→ Problem requirements
Can you find the lines of the listing that include "Pikapların" and copy every one?

→ Input for this task
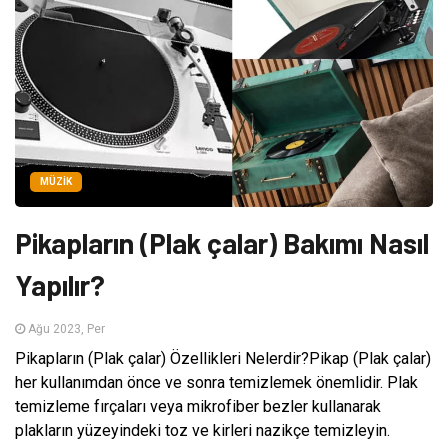
MÜZIK
Pikapların (Plak çalar) Bakımı Nasıl
Yapılır?
Ağu 2023, Per
Pikapların (Plak çalar) Özellikleri Nelerdir?Pikap (Plak çalar)
her kullanımdan önce ve sonra temizlemek önemlidir. Plak
temizleme fırçaları veya mikrofiber bezler kullanarak
plakların yüzeyindeki toz ve kirleri nazikçe temizleyin.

→ Answer
Pikapların (Plak çalar) Bakımı Nasıl
Pikapların (Plak çalar) Özellikleri Nelerdir?Pikap (Plak çalar)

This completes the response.